Jesús responde que para los hombres es imposible, pero no para Dios. ¡Otra respuesta desconcertante! Si nosotros por nuestras fuerzas no podemos salvarnos… ¿qué nos queda hacer?

Las dos riquezas


Releamos el evangelio de hoy despacio. Meditémoslo. El joven rico llega ante Jesús con cierta arrogancia, aunque vaya de bueno. Es rico por su fortuna, pero también exhibe otro género de riqueza, que es la perfección moral de la que presume. Si este joven ha sabido reunir un patrimonio y además es un perfecto cumplidor de la ley, ¿qué le falta para salvarse? En realidad, se salva a sí mismo, no necesita a nadie más, ni siquiera a Dios. Aparentemente es perfecto y autosuficiente. Ha logrado llegar a la cima: su cuerpo está a salvo con sus bienes, su alma está salvada por su buen hacer.

Pero Jesús lo derrumba con una sola frase. Algo te falta. Te falta despegarte de tu riqueza. Véndelo todo y dalo a los pobres. ¿Seguirás siendo una persona valiosa si pierdes todo lo que tienes? ¿Qué quedará de ti cuando no tengas dinero, casas, bienes? ¿Qué es lo mejor de ti?

Y sígueme, continúa Jesús. Ven a trabajar por el Reino. Deja de ganar sólo para ti mismo y ábrete a los demás. Enrólate en la aventura de los amigos de Dios: ve al mundo a transmitir su paz y su amor. Dedícate a servir, a hacer felices a otros. ¡Entonces serás feliz tú, y estarás salvado!

Esto nos dice Jesús hoy. Y se lo dice a Pedro y a sus compañeros, que lo han dejado todo para seguirlo. Ellos ya empiezan a disfrutar de esa otra riqueza, de esa otra familia grande que es la del Reino: recibiréis cien veces más casas, y hermanos, y madres e hijos y tierras… ¿Estaremos listos a escuchar su voz? ¿Cómo nos llama? ¿Qué nos está pidiendo, quizás a través de un sacerdote, de una persona amiga, de un familiar, de una comunidad a la que pertenecemos? ¿Nos incomoda lo que nos pide Jesús? ¿Hemos cerrado nuestra alma para que no nos altere la existencia? Jesús nunca nos llama a algo que nos haga daño, o que merme nuestra vida. ¡Escuchémosle! La palabra de Dios tiene la fuerza de las semillas que rompen el asfalto para brotar y hacer salir una flor.

2018-10-04

Hechos para el amor

27 Domingo Ordinario - B

Génesis 2, 18-24
Salmo 127
Hebreos 2, 9-11
Marcos 10, 2-16

La primera lectura de este domingo es muy conocida: relata la creación de la mujer como culmen de la obra de Dios. Quizás por haberla oído tantas veces no reparamos en algunos aspectos que conviene notar. Recordemos, por supuesto, que el Génesis está escrito desde la perspectiva de un varón hebreo quinientos años antes de Cristo. Teniendo en cuenta ese trasfondo cultural, siempre podemos extraer una enseñanza atemporal que atraviesa los siglos y sigue vigente hoy.

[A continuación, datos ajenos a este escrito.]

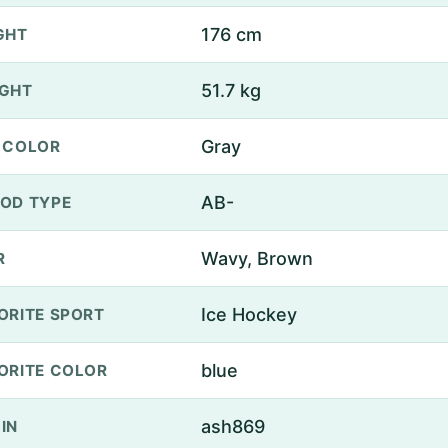
176 cm
GHT
51.7 kg
GHT
Gray
 COLOR
AB-
OD TYPE
Wavy, Brown
R
Ice Hockey
ORITE SPORT
blue
ORITE COLOR
ash869
IN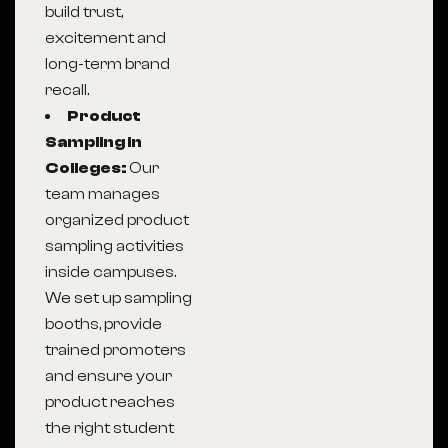
build trust,
excitement and
long-term brand
recall.
Product
Sampling in
Colleges:
Our
team manages
organized product
sampling activities
inside campuses.
We set up sampling
booths, provide
trained promoters
and ensure your
product reaches
the right student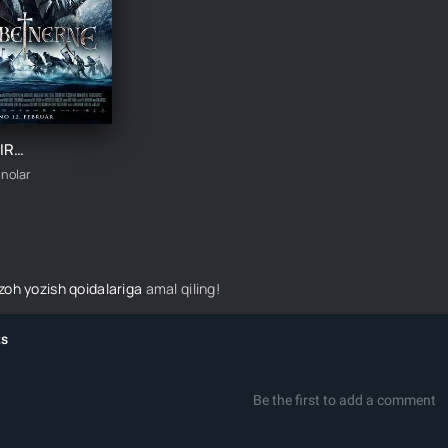
SO'NGGI QIROL / BIRKEBEYNERLAR UZBEK TILIDA TARJIMA KINO
inolar
izoh yozish qoidalariga
amal qiling!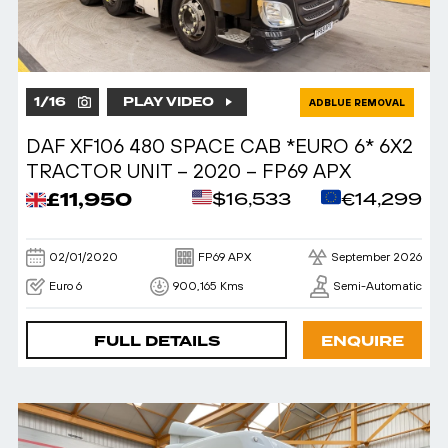
1
/
16
PLAY VIDEO
ADBLUE REMOVAL
DAF XF106 480 SPACE CAB *EURO 6* 6X2
TRACTOR UNIT – 2020 – FP69 APX
£11,950
$16,533
€14,299
02/01/2020
FP69 APX
September 2026
Euro 6
900,165 Kms
Semi-Automatic
FULL DETAILS
ENQUIRE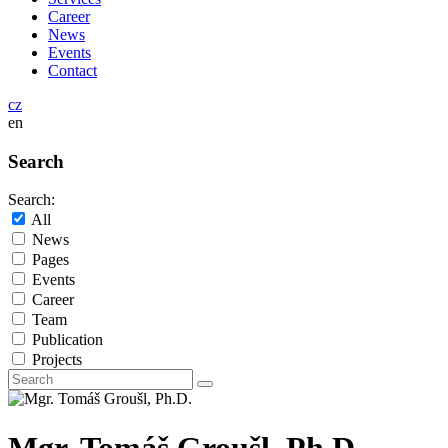
Career
News
Events
Contact
cz
en
Search
Search:
All
News
Pages
Events
Career
Team
Publication
Projects
Mgr. Tomáš Groušl, Ph.D.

Dios acaba de crear al hombre. Lo ha puesto en mitad del paraíso, con toda clase de plantas y animales, rodeado de belleza. Y, sin embargo, el hombre está solo. Toda la naturaleza no basta para llenar su corazón. Necesita a alguien semejante a él. Semejante y a la vez diferente. Y Dios crea a la mujer. Podemos imaginar la escena: Adán se despierta de su sueño y ve a Eva, radiante y hermosa. Y exclama con alborozo: ¡Esta sí! ¡Esta es carne de mi carne y sangre de mi sangre! Se llena de alegría porque ahora ya no está solo. Tiene una compañera, una amiga. Ahora su vida está completa.

Lo importante no es tanto el detalle anecdótico de la leyenda de la costilla. Es una forma de explicar que ambos, hombre y mujer, están llamados a ser una sola carne. Es decir, que el ser humano posee un impulso innato que lo lleva a la comunión con otros. Estamos hechos para el amor.

Este es el mensaje del Génesis. Somos criaturas hechas para el amor y la unión. Y así lo recoge Jesús en el evangelio. Es ley de vida, y es también ley de Dios: el hombre y la mujer dejarán su familia de nacimiento para unirse y formar una nueva familia. Y ambos serán uno. Porque en esta unión arraiga su máxima felicidad y plenitud.

Sin embargo, la voluntad de Dios es una cosa, y la vida real sobre esta tierra es otra. Los impulsos de bondad que hay en nuestro corazón se ven manchados y obstaculizados por mil cosas. Y así es como las relaciones humanas se complican, se enturbian y se vuelven conflictivas y, a veces, por desgracia, también violentas. El amor original se convierte en un juego de poder y sumisión, en chantaje emocional y manipulaciones sutiles. Las familias, que deberían ser escuela de vida y cuna de amor, a menudo se ven contaminadas por estas trampas que empañan la felicidad y dificultan el crecimiento de las personas. Cuando la situación llega a ciertos límites, es necesaria una ley humana que regule ciertos conflictos. De ahí surgen las leyes sobre divorcios, separaciones y otros aspectos.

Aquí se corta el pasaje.